== What you should do ==
Only one stretch of the data below is wanted: the lines from the one with "Максимальний струм, A" through the one with "即使修訂，亦要在界限內微調，像平日", repeated exactly.

== Saved data entries ==
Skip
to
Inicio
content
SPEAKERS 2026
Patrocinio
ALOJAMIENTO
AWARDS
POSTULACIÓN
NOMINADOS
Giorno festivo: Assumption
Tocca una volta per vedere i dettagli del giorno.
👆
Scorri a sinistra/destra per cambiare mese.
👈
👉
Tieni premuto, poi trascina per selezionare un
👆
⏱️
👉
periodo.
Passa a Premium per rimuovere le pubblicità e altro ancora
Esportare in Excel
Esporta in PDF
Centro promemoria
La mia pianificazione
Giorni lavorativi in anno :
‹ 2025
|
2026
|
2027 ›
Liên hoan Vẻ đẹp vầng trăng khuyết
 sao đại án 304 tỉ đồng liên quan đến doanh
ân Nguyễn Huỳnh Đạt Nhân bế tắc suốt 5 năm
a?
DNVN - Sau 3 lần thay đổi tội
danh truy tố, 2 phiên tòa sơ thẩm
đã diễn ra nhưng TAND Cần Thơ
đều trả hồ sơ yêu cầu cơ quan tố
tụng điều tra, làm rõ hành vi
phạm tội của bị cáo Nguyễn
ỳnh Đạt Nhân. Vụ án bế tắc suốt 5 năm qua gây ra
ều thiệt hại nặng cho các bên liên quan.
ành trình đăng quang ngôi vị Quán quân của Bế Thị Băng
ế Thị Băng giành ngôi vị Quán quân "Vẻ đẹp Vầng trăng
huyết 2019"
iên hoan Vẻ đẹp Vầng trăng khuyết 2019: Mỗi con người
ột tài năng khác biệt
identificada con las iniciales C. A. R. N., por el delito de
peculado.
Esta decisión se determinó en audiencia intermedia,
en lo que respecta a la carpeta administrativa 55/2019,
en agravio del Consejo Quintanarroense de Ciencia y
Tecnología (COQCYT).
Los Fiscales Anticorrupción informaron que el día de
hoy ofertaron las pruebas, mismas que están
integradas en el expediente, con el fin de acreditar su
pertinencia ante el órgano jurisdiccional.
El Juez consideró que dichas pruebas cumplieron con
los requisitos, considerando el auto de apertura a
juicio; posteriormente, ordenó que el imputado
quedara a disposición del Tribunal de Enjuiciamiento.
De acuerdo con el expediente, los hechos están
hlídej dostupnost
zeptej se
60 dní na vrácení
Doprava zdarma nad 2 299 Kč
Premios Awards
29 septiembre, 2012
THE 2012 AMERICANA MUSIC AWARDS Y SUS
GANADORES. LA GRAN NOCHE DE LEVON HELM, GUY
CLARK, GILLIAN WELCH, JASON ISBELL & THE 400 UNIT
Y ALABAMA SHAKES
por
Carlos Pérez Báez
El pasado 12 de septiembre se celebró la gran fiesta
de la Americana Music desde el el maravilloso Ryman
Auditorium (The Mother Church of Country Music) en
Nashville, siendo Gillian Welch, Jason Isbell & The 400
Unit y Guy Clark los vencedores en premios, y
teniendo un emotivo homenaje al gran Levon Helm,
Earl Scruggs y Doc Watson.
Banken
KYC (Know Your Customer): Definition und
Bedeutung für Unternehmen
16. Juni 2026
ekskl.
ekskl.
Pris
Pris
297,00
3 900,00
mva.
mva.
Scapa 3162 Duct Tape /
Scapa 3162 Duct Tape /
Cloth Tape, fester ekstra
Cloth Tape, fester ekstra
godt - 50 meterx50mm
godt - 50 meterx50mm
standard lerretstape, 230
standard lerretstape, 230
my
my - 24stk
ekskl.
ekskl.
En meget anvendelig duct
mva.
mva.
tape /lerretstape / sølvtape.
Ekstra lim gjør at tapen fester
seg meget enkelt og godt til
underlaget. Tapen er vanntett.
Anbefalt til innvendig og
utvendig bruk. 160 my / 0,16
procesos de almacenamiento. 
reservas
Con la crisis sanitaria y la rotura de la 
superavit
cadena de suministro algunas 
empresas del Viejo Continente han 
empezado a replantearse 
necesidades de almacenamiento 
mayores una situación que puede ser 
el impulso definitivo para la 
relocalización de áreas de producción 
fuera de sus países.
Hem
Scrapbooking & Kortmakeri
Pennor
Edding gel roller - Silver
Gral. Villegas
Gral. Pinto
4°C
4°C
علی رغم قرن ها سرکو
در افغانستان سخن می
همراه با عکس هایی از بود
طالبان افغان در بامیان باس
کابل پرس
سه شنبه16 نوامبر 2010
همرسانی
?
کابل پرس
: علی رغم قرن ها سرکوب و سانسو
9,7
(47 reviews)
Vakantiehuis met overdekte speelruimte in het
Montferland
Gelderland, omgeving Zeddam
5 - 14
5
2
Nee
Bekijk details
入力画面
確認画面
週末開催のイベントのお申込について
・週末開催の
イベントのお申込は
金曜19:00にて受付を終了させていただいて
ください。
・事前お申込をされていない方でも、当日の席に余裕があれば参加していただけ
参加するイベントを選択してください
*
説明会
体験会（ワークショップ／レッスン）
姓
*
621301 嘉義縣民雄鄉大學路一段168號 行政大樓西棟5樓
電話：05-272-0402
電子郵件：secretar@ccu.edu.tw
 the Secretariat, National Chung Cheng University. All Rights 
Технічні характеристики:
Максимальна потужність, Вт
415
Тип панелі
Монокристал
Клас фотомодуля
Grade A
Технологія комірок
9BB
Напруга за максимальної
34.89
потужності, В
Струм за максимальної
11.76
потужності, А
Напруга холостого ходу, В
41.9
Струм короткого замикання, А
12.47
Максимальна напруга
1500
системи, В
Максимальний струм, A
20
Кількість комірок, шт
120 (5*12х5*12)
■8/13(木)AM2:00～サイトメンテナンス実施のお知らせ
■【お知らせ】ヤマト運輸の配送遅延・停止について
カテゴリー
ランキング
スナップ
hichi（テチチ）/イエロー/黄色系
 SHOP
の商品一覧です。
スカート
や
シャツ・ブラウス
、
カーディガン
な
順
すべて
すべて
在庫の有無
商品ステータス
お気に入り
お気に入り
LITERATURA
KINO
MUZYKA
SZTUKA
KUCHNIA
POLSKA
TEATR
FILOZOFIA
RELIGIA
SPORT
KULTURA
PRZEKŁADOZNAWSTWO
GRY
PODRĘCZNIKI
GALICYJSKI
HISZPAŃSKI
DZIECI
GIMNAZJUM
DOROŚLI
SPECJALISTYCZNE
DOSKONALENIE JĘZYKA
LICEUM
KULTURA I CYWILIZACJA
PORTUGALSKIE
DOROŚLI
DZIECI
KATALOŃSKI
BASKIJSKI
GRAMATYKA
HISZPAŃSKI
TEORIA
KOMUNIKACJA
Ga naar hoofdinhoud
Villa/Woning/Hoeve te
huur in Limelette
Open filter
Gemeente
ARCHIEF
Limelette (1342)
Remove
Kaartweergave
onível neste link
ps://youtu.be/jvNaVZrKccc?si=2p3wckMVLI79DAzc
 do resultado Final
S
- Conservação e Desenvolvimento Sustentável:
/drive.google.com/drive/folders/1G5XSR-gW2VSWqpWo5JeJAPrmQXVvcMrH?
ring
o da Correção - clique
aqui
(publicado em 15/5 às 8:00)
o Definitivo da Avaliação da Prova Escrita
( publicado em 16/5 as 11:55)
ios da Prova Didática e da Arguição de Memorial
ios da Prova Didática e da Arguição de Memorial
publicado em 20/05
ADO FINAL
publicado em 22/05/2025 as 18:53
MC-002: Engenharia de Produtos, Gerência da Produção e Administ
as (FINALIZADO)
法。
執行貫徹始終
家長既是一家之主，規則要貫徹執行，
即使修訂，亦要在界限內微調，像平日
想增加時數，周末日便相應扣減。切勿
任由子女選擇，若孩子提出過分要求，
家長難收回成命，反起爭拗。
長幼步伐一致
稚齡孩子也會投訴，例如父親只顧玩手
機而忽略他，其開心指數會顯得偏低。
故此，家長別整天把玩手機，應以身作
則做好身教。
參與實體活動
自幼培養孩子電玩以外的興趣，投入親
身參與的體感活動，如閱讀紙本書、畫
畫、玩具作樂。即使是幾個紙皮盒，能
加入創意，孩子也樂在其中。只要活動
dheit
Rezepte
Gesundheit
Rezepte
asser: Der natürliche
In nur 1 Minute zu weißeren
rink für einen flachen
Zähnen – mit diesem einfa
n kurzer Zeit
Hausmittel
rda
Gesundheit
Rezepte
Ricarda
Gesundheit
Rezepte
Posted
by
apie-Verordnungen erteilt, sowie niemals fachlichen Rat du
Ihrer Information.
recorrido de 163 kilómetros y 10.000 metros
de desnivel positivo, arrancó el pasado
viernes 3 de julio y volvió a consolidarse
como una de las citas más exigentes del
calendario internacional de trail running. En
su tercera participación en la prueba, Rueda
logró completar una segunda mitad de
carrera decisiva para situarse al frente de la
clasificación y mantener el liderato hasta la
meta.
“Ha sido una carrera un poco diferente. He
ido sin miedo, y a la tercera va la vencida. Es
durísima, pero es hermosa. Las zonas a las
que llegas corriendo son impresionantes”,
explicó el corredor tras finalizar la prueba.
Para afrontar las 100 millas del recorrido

== Written response ==
Максимальний струм, A
20
Кількість комірок, шт
120 (5*12х5*12)
■8/13(木)AM2:00～サイトメンテナンス実施のお知らせ
■【お知らせ】ヤマト運輸の配送遅延・停止について
カテゴリー
ランキング
スナップ
hichi（テチチ）/イエロー/黄色系
 SHOP
の商品一覧です。
スカート
や
シャツ・ブラウス
、
カーディガン
な
順
すべて
すべて
在庫の有無
商品ステータス
お気に入り
お気に入り
LITERATURA
KINO
MUZYKA
SZTUKA
KUCHNIA
POLSKA
TEATR
FILOZOFIA
RELIGIA
SPORT
KULTURA
PRZEKŁADOZNAWSTWO
GRY
PODRĘCZNIKI
GALICYJSKI
HISZPAŃSKI
DZIECI
GIMNAZJUM
DOROŚLI
SPECJALISTYCZNE
DOSKONALENIE JĘZYKA
LICEUM
KULTURA I CYWILIZACJA
PORTUGALSKIE
DOROŚLI
DZIECI
KATALOŃSKI
BASKIJSKI
GRAMATYKA
HISZPAŃSKI
TEORIA
KOMUNIKACJA
Ga naar hoofdinhoud
Villa/Woning/Hoeve te
huur in Limelette
Open filter
Gemeente
ARCHIEF
Limelette (1342)
Remove
Kaartweergave
onível neste link
ps://youtu.be/jvNaVZrKccc?si=2p3wckMVLI79DAzc
 do resultado Final
S
- Conservação e Desenvolvimento Sustentável:
/drive.google.com/drive/folders/1G5XSR-gW2VSWqpWo5JeJAPrmQXVvcMrH?
ring
o da Correção - clique
aqui
(publicado em 15/5 às 8:00)
o Definitivo da Avaliação da Prova Escrita
( publicado em 16/5 as 11:55)
ios da Prova Didática e da Arguição de Memorial
ios da Prova Didática e da Arguição de Memorial
publicado em 20/05
ADO FINAL
publicado em 22/05/2025 as 18:53
MC-002: Engenharia de Produtos, Gerência da Produção e Administ
as (FINALIZADO)
法。
執行貫徹始終
家長既是一家之主，規則要貫徹執行，
即使修訂，亦要在界限內微調，像平日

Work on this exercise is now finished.